DATA RECORDS:
___

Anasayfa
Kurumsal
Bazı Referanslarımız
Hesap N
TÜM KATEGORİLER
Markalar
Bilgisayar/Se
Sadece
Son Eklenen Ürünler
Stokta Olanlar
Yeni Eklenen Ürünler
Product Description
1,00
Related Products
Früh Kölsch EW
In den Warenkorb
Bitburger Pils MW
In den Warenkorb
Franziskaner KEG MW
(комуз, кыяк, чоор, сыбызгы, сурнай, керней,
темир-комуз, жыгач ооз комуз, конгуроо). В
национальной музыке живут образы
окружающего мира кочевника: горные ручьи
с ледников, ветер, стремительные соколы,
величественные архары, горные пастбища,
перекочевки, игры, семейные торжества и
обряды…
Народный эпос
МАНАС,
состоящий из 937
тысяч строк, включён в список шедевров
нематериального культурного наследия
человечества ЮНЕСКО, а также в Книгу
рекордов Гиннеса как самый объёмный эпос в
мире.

___

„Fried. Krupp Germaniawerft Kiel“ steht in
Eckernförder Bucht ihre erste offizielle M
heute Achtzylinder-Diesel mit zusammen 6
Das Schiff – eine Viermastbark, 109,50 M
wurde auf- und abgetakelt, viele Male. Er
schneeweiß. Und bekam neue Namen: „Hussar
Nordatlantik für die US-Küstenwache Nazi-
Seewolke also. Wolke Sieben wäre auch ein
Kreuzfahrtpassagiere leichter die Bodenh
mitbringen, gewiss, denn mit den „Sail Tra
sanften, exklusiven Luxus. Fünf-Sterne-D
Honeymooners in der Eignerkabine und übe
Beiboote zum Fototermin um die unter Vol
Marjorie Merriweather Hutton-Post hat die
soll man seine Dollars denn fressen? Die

___

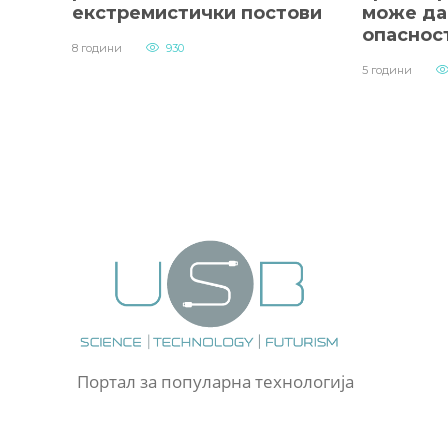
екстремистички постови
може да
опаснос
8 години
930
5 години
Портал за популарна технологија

___

GOAL OF THE EXERCISE:
Pull each line containing the word "denn" out of the data above.

YOUR SOLUTION:
mitbringen, gewiss, denn mit den „Sail Tra
soll man seine Dollars denn fressen? Die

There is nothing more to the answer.